IDP defaulting to different AssertionConsumerServiceURL

book

Article ID: 4546

calendar_today

Updated On:

Products

CA Single Sign On Secure Proxy Server (SiteMinder) AXIOMATICS POLICY SERVER CA Single Sign On SOA Security Manager (SiteMinder) CA Single Sign-On

Issue/Introduction

  There are 2 ways to specify endpoint acting as the Assertion Consumer Service in the Query Parameters for the AuthnRequest Server at the SP side.
  You can use an index, or specify it explicitly. To illustrate :

  1. AssertionConsumerServiceIndex=1

  or

  2. AssertionConsumerServiceURL=http://spid-test.com/path1/example.sso/SAML2/POST

  In our setting, we've set the second, AssertionConsumerServiceURL.
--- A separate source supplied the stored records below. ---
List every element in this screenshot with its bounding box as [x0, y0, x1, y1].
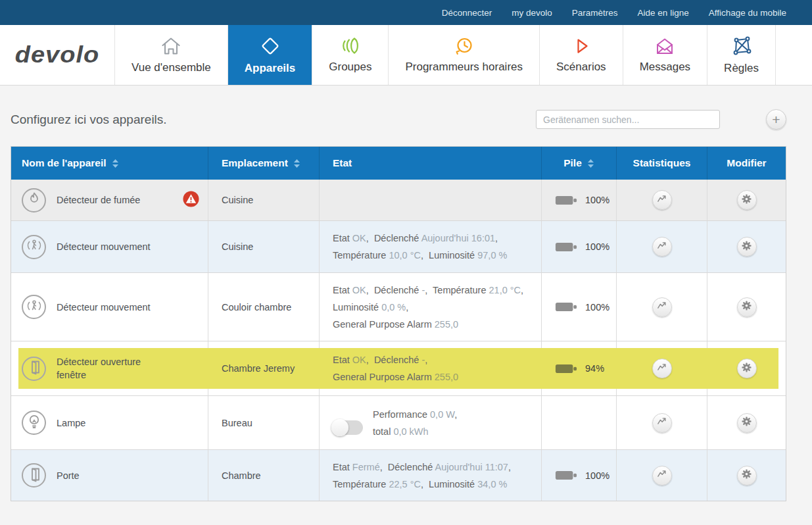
topbar-link[interactable]: my devolo: [512, 8, 552, 18]
groups-icon: [340, 36, 361, 56]
table-row: Détecteur mouvementCouloir chambreEtat O…: [11, 272, 786, 341]
device-location: Bureau: [222, 418, 252, 428]
network-icon: [730, 35, 753, 57]
state-segment: Performance: [373, 409, 430, 420]
battery-percentage: 100%: [585, 195, 609, 205]
state-segment: ,: [495, 233, 498, 243]
page-intro: Configurez ici vos appareils.: [11, 113, 167, 127]
state-segment: 0,0 W: [430, 409, 454, 420]
device-name-cell: Détecteur mouvement: [11, 273, 208, 341]
battery-percentage: 94%: [585, 363, 604, 374]
state-line: Etat OK, Déclenché Aujourd'hui 16:01,: [333, 230, 507, 247]
state-lines: Etat OK, Déclenché Aujourd'hui 16:01,Tem…: [333, 230, 507, 264]
state-segment: ,: [421, 250, 429, 261]
statistics-button[interactable]: [652, 413, 672, 433]
modify-button[interactable]: [737, 190, 757, 210]
modify-cell: [707, 273, 786, 341]
modify-button[interactable]: [737, 297, 757, 317]
state-segment: Déclenché: [374, 355, 422, 365]
table-row: PorteChambreEtat Fermé, Déclenché Aujour…: [11, 449, 786, 501]
statistics-cell: [617, 180, 707, 220]
device-name: Détecteur mouvement: [57, 301, 151, 314]
topbar-link[interactable]: Affichage du mobile: [709, 8, 786, 18]
state-segment: General Purpose Alarm: [333, 372, 435, 382]
tab-label: Messages: [640, 61, 690, 74]
state-lines: Performance 0,0 W,total 0,0 kWh: [373, 406, 457, 440]
statistics-button[interactable]: [652, 297, 672, 317]
state-segment: ,: [421, 479, 429, 489]
column-header[interactable]: Pile: [542, 147, 617, 180]
gear-icon: [741, 468, 752, 482]
column-header[interactable]: Emplacement: [208, 147, 320, 180]
state-segment: Déclenché: [388, 462, 435, 472]
topbar-link[interactable]: Aide en ligne: [638, 8, 689, 18]
device-name-cell: Détecteur de fumée: [11, 180, 208, 220]
statistics-button[interactable]: [652, 190, 672, 210]
nav-tabs: Vue d'ensembleAppareilsGroupesProgrammeu…: [115, 25, 776, 85]
battery-icon: [555, 362, 577, 375]
power-toggle[interactable]: [333, 420, 363, 435]
brand-text: devolo: [15, 42, 99, 68]
play-icon: [571, 36, 591, 56]
tab-label: Groupes: [329, 61, 371, 74]
device-state-cell: Etat OK, Déclenché -, Température 21,0 °…: [320, 273, 542, 341]
gear-icon: [741, 300, 752, 314]
column-header-label: Emplacement: [222, 157, 288, 169]
tab-regles[interactable]: Règles: [707, 25, 776, 85]
tab-groupes[interactable]: Groupes: [312, 25, 389, 85]
tab-messages[interactable]: Messages: [623, 25, 707, 85]
state-segment: General Purpose Alarm: [333, 319, 435, 330]
home-icon: [160, 36, 182, 57]
statistics-button[interactable]: [652, 237, 672, 257]
tab-label: Programmeurs horaires: [405, 61, 523, 74]
tab-appareils[interactable]: Appareils: [228, 25, 312, 85]
statistics-button[interactable]: [652, 359, 672, 378]
state-segment: ,: [425, 285, 433, 295]
column-header: Etat: [320, 147, 542, 180]
tab-label: Vue d'ensemble: [131, 61, 211, 74]
state-segment: ,: [380, 462, 388, 472]
modify-button[interactable]: [737, 359, 757, 378]
modify-button[interactable]: [737, 466, 757, 486]
topbar-link[interactable]: Déconnecter: [442, 8, 492, 18]
battery-cell: [542, 396, 617, 449]
state-line: Luminosité 0,0 %,: [333, 299, 523, 316]
bulb-device-icon: [22, 411, 46, 435]
state-segment: Luminosité: [333, 302, 381, 312]
door-icon: [26, 359, 42, 378]
column-header[interactable]: Nom de l'appareil: [11, 147, 208, 180]
battery-icon: [555, 241, 577, 253]
search-input[interactable]: [536, 110, 720, 129]
state-line: Etat OK, Déclenché -,: [333, 351, 458, 368]
table-header: Nom de l'appareilEmplacementEtatPileStat…: [11, 147, 786, 180]
state-segment: Déclenché: [374, 233, 421, 243]
column-header: Modifier: [707, 147, 786, 180]
sort-icon: [293, 159, 300, 168]
table-row: Détecteur mouvementCuisineEtat OK, Décle…: [11, 220, 786, 272]
device-location-cell: Cuisine: [208, 221, 320, 272]
column-header-label: Etat: [333, 157, 352, 169]
stats-icon: [656, 416, 667, 430]
tab-programmeurs[interactable]: Programmeurs horaires: [389, 25, 540, 85]
tab-overview[interactable]: Vue d'ensemble: [115, 25, 228, 85]
modify-button[interactable]: [737, 237, 757, 257]
diamond-icon: [259, 35, 281, 57]
device-location: Cuisine: [222, 241, 253, 252]
device-location-cell: Chambre: [208, 450, 320, 501]
device-name: Porte: [57, 469, 80, 482]
device-name-cell: Détecteur mouvement: [11, 221, 208, 272]
tab-scenarios[interactable]: Scénarios: [540, 25, 623, 85]
main-nav: devolo Vue d'ensembleAppareilsGroupesPro…: [0, 25, 812, 86]
battery-cell: 100%: [542, 180, 617, 220]
stats-icon: [656, 300, 667, 314]
add-device-button[interactable]: +: [766, 109, 786, 130]
motion-device-icon: [22, 295, 46, 319]
table-row: Détecteur de fuméeCuisine100%: [11, 180, 786, 220]
state-segment: OK: [352, 285, 366, 295]
alert-badge[interactable]: [183, 191, 199, 210]
modify-button[interactable]: [737, 413, 757, 433]
state-segment: Etat: [333, 462, 352, 472]
state-segment: Etat: [333, 233, 352, 243]
statistics-button[interactable]: [652, 466, 672, 486]
topbar-link[interactable]: Paramètres: [572, 8, 618, 18]
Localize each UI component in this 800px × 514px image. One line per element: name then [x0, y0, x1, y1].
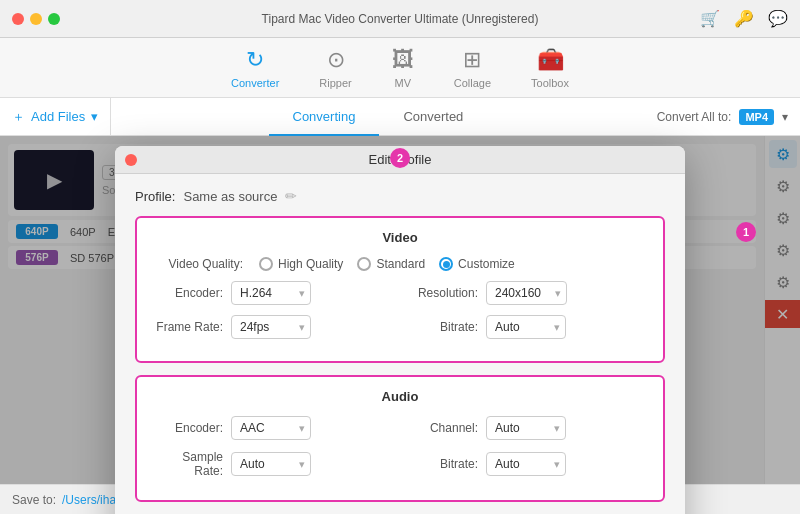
- framerate-select-wrapper: 24fps: [231, 315, 311, 339]
- save-to-label: Save to:: [12, 493, 56, 507]
- modal-body: Profile: Same as source ✏ Video Video Qu…: [115, 174, 685, 514]
- encoder-col: Encoder: H.264: [153, 281, 392, 305]
- toolbox-icon: 🧰: [537, 47, 564, 73]
- audio-bitrate-label: Bitrate:: [408, 457, 478, 471]
- channel-select[interactable]: Auto: [486, 416, 566, 440]
- customize-label: Customize: [458, 257, 515, 271]
- video-section-title: Video: [153, 230, 647, 245]
- audio-encoder-col: Encoder: AAC: [153, 416, 392, 440]
- framerate-select[interactable]: 24fps: [231, 315, 311, 339]
- converter-icon: ↻: [246, 47, 264, 73]
- toolbox-label: Toolbox: [531, 77, 569, 89]
- channel-label: Channel:: [408, 421, 478, 435]
- audio-bitrate-select[interactable]: Auto: [486, 452, 566, 476]
- radio-high-quality[interactable]: High Quality: [259, 257, 343, 271]
- add-files-label: Add Files: [31, 109, 85, 124]
- samplerate-select-wrapper: Auto: [231, 452, 311, 476]
- encoder-resolution-row: Encoder: H.264 Resolution: 2: [153, 281, 647, 305]
- audio-section-title: Audio: [153, 389, 647, 404]
- bitrate-select[interactable]: Auto: [486, 315, 566, 339]
- tab-converting[interactable]: Converting: [269, 98, 380, 136]
- ripper-icon: ⊙: [327, 47, 345, 73]
- resolution-label: Resolution:: [408, 286, 478, 300]
- resolution-col: Resolution: 240x160: [408, 281, 647, 305]
- plus-icon: ＋: [12, 108, 25, 126]
- audio-encoder-label: Encoder:: [153, 421, 223, 435]
- radio-circle-standard: [357, 257, 371, 271]
- frame-rate-label: Frame Rate:: [153, 320, 223, 334]
- dropdown-arrow-icon: ▾: [91, 109, 98, 124]
- badge-number-1: 1: [736, 222, 756, 242]
- audio-bitrate-col: Bitrate: Auto: [408, 452, 647, 476]
- toolbar-tabs: Converting Converted: [111, 98, 644, 136]
- message-icon[interactable]: 💬: [768, 9, 788, 28]
- profile-value: Same as source: [183, 189, 277, 204]
- samplerate-select[interactable]: Auto: [231, 452, 311, 476]
- convert-all-label: Convert All to:: [657, 110, 732, 124]
- title-bar: Tipard Mac Video Converter Ultimate (Unr…: [0, 0, 800, 38]
- nav-tabs: ↻ Converter ⊙ Ripper 🖼 MV ⊞ Collage 🧰 To…: [0, 38, 800, 98]
- standard-label: Standard: [376, 257, 425, 271]
- resolution-select[interactable]: 240x160: [486, 281, 567, 305]
- encoder-select[interactable]: H.264: [231, 281, 311, 305]
- badge-number-2: 2: [390, 148, 410, 168]
- cart-icon[interactable]: 🛒: [700, 9, 720, 28]
- mv-label: MV: [394, 77, 411, 89]
- sample-rate-label: Sample Rate:: [153, 450, 223, 478]
- audio-bitrate-select-wrapper: Auto: [486, 452, 566, 476]
- app-title: Tipard Mac Video Converter Ultimate (Unr…: [262, 12, 539, 26]
- radio-circle-customize: [439, 257, 453, 271]
- key-icon[interactable]: 🔑: [734, 9, 754, 28]
- bitrate-col: Bitrate: Auto: [408, 315, 647, 339]
- nav-tab-converter[interactable]: ↻ Converter: [231, 47, 279, 89]
- samplerate-audiobitrate-row: Sample Rate: Auto Bitrate: A: [153, 450, 647, 478]
- format-badge: MP4: [739, 109, 774, 125]
- channel-col: Channel: Auto: [408, 416, 647, 440]
- high-quality-label: High Quality: [278, 257, 343, 271]
- video-quality-row: Video Quality: High Quality Standard: [153, 257, 647, 271]
- collage-icon: ⊞: [463, 47, 481, 73]
- maximize-button[interactable]: [48, 13, 60, 25]
- video-section: Video Video Quality: High Quality Standa…: [135, 216, 665, 363]
- encoder-label: Encoder:: [153, 286, 223, 300]
- tab-converted[interactable]: Converted: [379, 98, 487, 136]
- audio-encoder-select-wrapper: AAC: [231, 416, 311, 440]
- audio-encoder-select[interactable]: AAC: [231, 416, 311, 440]
- framerate-col: Frame Rate: 24fps: [153, 315, 392, 339]
- format-dropdown-arrow[interactable]: ▾: [782, 110, 788, 124]
- audio-section: Audio Encoder: AAC Channel:: [135, 375, 665, 502]
- main-area: ▶ 3GP2 Source 640P 640P Encoder: H.264 R…: [0, 136, 800, 484]
- profile-row: Profile: Same as source ✏: [135, 188, 665, 204]
- nav-tab-ripper[interactable]: ⊙ Ripper: [319, 47, 351, 89]
- add-files-button[interactable]: ＋ Add Files ▾: [0, 98, 111, 135]
- bitrate-label: Bitrate:: [408, 320, 478, 334]
- encoder-select-wrapper: H.264: [231, 281, 311, 305]
- toolbar: ＋ Add Files ▾ Converting Converted Conve…: [0, 98, 800, 136]
- video-quality-label: Video Quality:: [153, 257, 243, 271]
- modal-close-button[interactable]: [125, 154, 137, 166]
- radio-circle-high: [259, 257, 273, 271]
- edit-icon[interactable]: ✏: [285, 188, 297, 204]
- bitrate-select-wrapper: Auto: [486, 315, 566, 339]
- close-button[interactable]: [12, 13, 24, 25]
- modal-overlay: 2 Edit Profile Profile: Same as source ✏…: [0, 136, 800, 484]
- video-quality-options: High Quality Standard Customize: [259, 257, 647, 271]
- nav-tab-collage[interactable]: ⊞ Collage: [454, 47, 491, 89]
- samplerate-col: Sample Rate: Auto: [153, 450, 392, 478]
- minimize-button[interactable]: [30, 13, 42, 25]
- convert-all-section: Convert All to: MP4 ▾: [645, 109, 800, 125]
- audio-encoder-channel-row: Encoder: AAC Channel: Auto: [153, 416, 647, 440]
- ripper-label: Ripper: [319, 77, 351, 89]
- nav-tab-mv[interactable]: 🖼 MV: [392, 47, 414, 89]
- converter-label: Converter: [231, 77, 279, 89]
- radio-customize[interactable]: Customize: [439, 257, 515, 271]
- mv-icon: 🖼: [392, 47, 414, 73]
- radio-standard[interactable]: Standard: [357, 257, 425, 271]
- channel-select-wrapper: Auto: [486, 416, 566, 440]
- resolution-select-wrapper: 240x160: [486, 281, 567, 305]
- traffic-lights: [12, 13, 60, 25]
- title-icons: 🛒 🔑 💬: [700, 9, 788, 28]
- nav-tab-toolbox[interactable]: 🧰 Toolbox: [531, 47, 569, 89]
- profile-label: Profile:: [135, 189, 175, 204]
- framerate-bitrate-row: Frame Rate: 24fps Bitrate: A: [153, 315, 647, 339]
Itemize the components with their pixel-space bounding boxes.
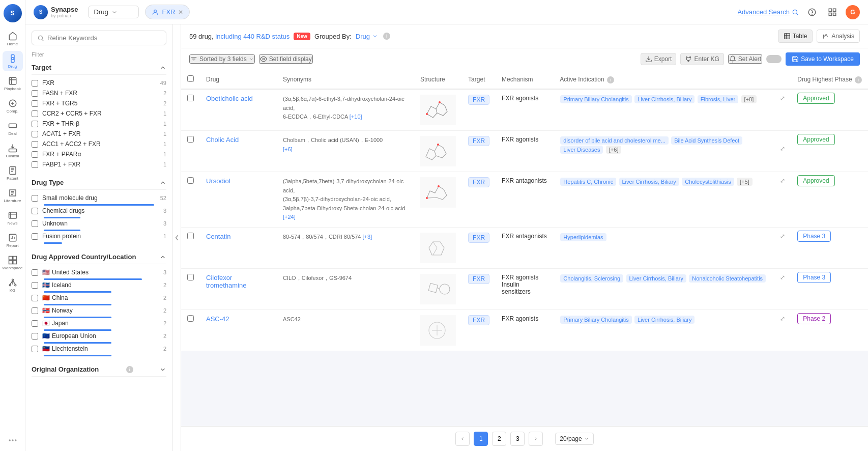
synonyms-more-1[interactable]: [+10] — [350, 114, 362, 120]
pagination-next-button[interactable] — [529, 432, 543, 446]
enter-kg-button[interactable]: Enter KG — [680, 53, 724, 65]
filter-search-input[interactable] — [47, 34, 161, 42]
filter-checkbox-unknown[interactable] — [32, 220, 38, 227]
drug-name-6[interactable]: ASC-42 — [206, 315, 229, 323]
indication-more-2[interactable]: [+6] — [606, 146, 622, 154]
indication-tag-6a[interactable]: Primary Biliary Cholangitis — [560, 316, 631, 324]
filter-checkbox-acat1[interactable] — [32, 131, 38, 137]
indication-tag-5b[interactable]: Liver Cirrhosis, Biliary — [626, 274, 686, 283]
filter-checkbox-small-molecule[interactable] — [32, 195, 38, 202]
sidebar-item-playbook[interactable]: Playbook — [3, 73, 23, 94]
indication-tag-1a[interactable]: Primary Biliary Cholangitis — [560, 95, 631, 103]
synonyms-more-4[interactable]: [+3] — [363, 234, 372, 240]
expand-icon-5[interactable]: ⤢ — [780, 274, 785, 281]
pagination-page-1[interactable]: 1 — [474, 432, 488, 446]
filter-section-target-header[interactable]: Target — [32, 61, 166, 75]
filter-checkbox-eu[interactable] — [32, 333, 38, 340]
target-badge-6[interactable]: FXR — [468, 315, 489, 325]
indication-tag-1c[interactable]: Fibrosis, Liver — [698, 95, 738, 103]
filter-checkbox-usa[interactable] — [32, 269, 38, 276]
analysis-view-button[interactable]: Analysis — [817, 30, 860, 43]
filter-item-unknown[interactable]: Unknown 3 — [32, 218, 166, 229]
alert-toggle[interactable] — [766, 55, 782, 63]
row-checkbox-3[interactable] — [187, 177, 194, 184]
help-icon[interactable] — [805, 5, 819, 19]
filter-section-drug-type-header[interactable]: Drug Type — [32, 176, 166, 190]
filter-item-fxr-tgr5[interactable]: FXR + TGR5 2 — [32, 98, 166, 108]
row-checkbox-4[interactable] — [187, 233, 194, 239]
pagination-page-2[interactable]: 2 — [492, 432, 506, 446]
filter-checkbox-fusion[interactable] — [32, 233, 38, 240]
indication-tag-2b[interactable]: Bile Acid Synthesis Defect — [671, 136, 742, 145]
sort-button[interactable]: Sorted by 3 fields — [189, 54, 255, 64]
filter-section-org-header[interactable]: Original Organization i — [32, 362, 166, 377]
filter-checkbox-chemical[interactable] — [32, 208, 38, 214]
drug-name-3[interactable]: Ursodiol — [206, 177, 230, 185]
sidebar-item-workspace[interactable]: Workspace — [3, 252, 23, 273]
user-avatar[interactable]: G — [846, 5, 860, 19]
table-view-button[interactable]: Table — [778, 30, 813, 43]
tab-fxr[interactable]: FXR ✕ — [145, 5, 190, 19]
expand-icon-2[interactable]: ⤢ — [780, 145, 785, 152]
row-checkbox-1[interactable] — [187, 95, 194, 101]
filter-checkbox-iceland[interactable] — [32, 282, 38, 289]
filter-search-container[interactable] — [32, 31, 166, 45]
target-badge-4[interactable]: FXR — [468, 233, 489, 243]
filter-checkbox-fasn-fxr[interactable] — [32, 90, 38, 97]
filter-checkbox-fxr[interactable] — [32, 80, 38, 87]
drug-name-5[interactable]: Cilofexor tromethamine — [206, 274, 246, 289]
grouped-info-icon[interactable]: i — [383, 33, 390, 40]
sidebar-item-literature[interactable]: Literature — [3, 185, 23, 206]
expand-icon-6[interactable]: ⤢ — [780, 315, 785, 322]
pagination-prev-button[interactable] — [455, 432, 470, 446]
row-checkbox-6[interactable] — [187, 315, 194, 322]
indication-tag-3b[interactable]: Liver Cirrhosis, Biliary — [619, 178, 679, 186]
indication-tag-5a[interactable]: Cholangitis, Sclerosing — [560, 274, 623, 283]
filter-checkbox-norway[interactable] — [32, 307, 38, 314]
filter-item-norway[interactable]: 🇳🇴 Norway 2 — [32, 305, 166, 316]
indication-tag-2c[interactable]: Liver Diseases — [560, 146, 603, 154]
drug-name-1[interactable]: Obeticholic acid — [206, 95, 253, 102]
filter-checkbox-fabp1[interactable] — [32, 161, 38, 168]
alert-button[interactable]: Set Alert — [728, 54, 762, 64]
indication-tag-3a[interactable]: Hepatitis C, Chronic — [560, 178, 616, 186]
search-type-selector[interactable]: Drug — [88, 6, 139, 18]
sidebar-item-patent[interactable]: Patent — [3, 163, 23, 183]
indication-more-3[interactable]: [+5] — [737, 178, 753, 186]
filter-checkbox-fxr-thr[interactable] — [32, 121, 38, 127]
row-checkbox-2[interactable] — [187, 136, 194, 143]
filter-item-acat1[interactable]: ACAT1 + FXR 1 — [32, 129, 166, 139]
logo-icon[interactable]: S — [4, 4, 22, 22]
field-display-button[interactable]: Set field display — [259, 54, 313, 64]
sidebar-item-kg[interactable]: KG — [3, 275, 23, 295]
sidebar-item-clinical[interactable]: Clinical — [3, 140, 23, 161]
drug-name-4[interactable]: Centatin — [206, 233, 230, 240]
target-badge-1[interactable]: FXR — [468, 95, 489, 105]
filter-item-liechtenstein[interactable]: 🇱🇮 Liechtenstein 2 — [32, 344, 166, 354]
indication-info-icon[interactable]: i — [607, 76, 614, 83]
filter-item-china[interactable]: 🇨🇳 China 2 — [32, 293, 166, 303]
org-info-icon[interactable]: i — [126, 366, 133, 373]
indication-tag-3c[interactable]: Cholecystolithiasis — [682, 178, 734, 186]
filter-item-fabp1[interactable]: FABP1 + FXR 1 — [32, 159, 166, 170]
sidebar-item-report[interactable]: Report — [3, 230, 23, 250]
filter-item-acc1[interactable]: ACC1 + ACC2 + FXR 1 — [32, 139, 166, 149]
advanced-search-link[interactable]: Advanced Search — [737, 8, 799, 16]
expand-icon-3[interactable]: ⤢ — [780, 177, 785, 184]
indication-more-1[interactable]: [+8] — [741, 95, 757, 103]
rd-status-link[interactable]: including 440 R&D status — [215, 33, 290, 40]
expand-icon-4[interactable]: ⤢ — [780, 233, 785, 240]
filter-item-usa[interactable]: 🇺🇸 United States 3 — [32, 267, 166, 277]
target-badge-5[interactable]: FXR — [468, 274, 489, 284]
indication-tag-5c[interactable]: Nonalcoholic Steatohepatitis — [689, 274, 766, 283]
filter-checkbox-liechtenstein[interactable] — [32, 346, 38, 352]
filter-item-ccr2[interactable]: CCR2 + CCR5 + FXR 1 — [32, 108, 166, 119]
export-button[interactable]: Export — [641, 53, 677, 65]
indication-tag-1b[interactable]: Liver Cirrhosis, Biliary — [634, 95, 695, 103]
filter-item-small-molecule[interactable]: Small molecule drug 52 — [32, 193, 166, 203]
filter-checkbox-fxr-ppar[interactable] — [32, 151, 38, 158]
pagination-page-3[interactable]: 3 — [510, 432, 525, 446]
indication-tag-4a[interactable]: Hyperlipidemias — [560, 233, 606, 241]
grouped-by-selector[interactable]: Drug — [356, 33, 378, 40]
filter-item-fxr[interactable]: FXR 49 — [32, 78, 166, 88]
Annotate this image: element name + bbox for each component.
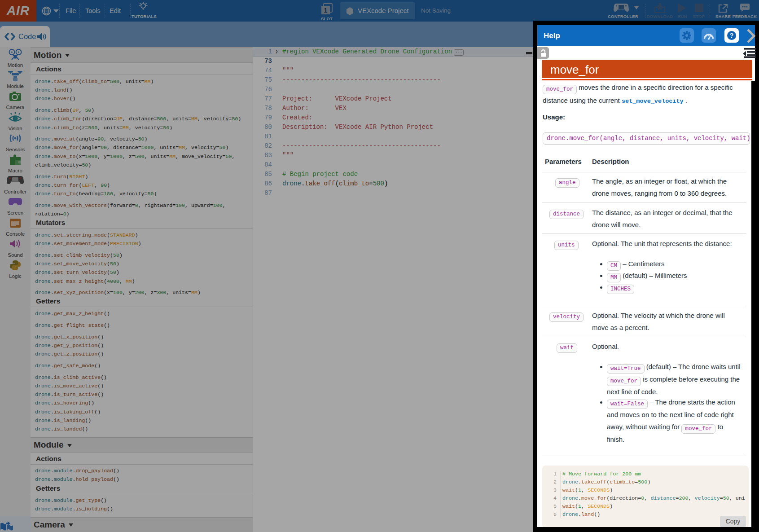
svg-text:?: ? [730, 32, 734, 39]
  We have our SP sending AuthnRequest with AssertionConsumerServiceURL: http://spid-test.com/path1/example.sso/SAML2/POST

  However, we observe the IDP defaulting to different url: http://spid-test.com/path0/example.sso/SAML2/POST. How can we force
  the explicitly use of the value from AssertionConsumerServiceURL ?

Cause

You'll have to enable the flag "Accept Only Registered Remote ACS URL in Authnrequest" in the Local IDP>Remote SP partnership
in order to get the AssertionConsumerServiceURL to take preceedence on the others configured on the IDP side.

Environment

Secure Cloud version: 1.55

Resolution

You will have to enable the flag "Accept Only Registered Remote ACS URL in Authnrequest" in the Local IDP>Remote SP partnership.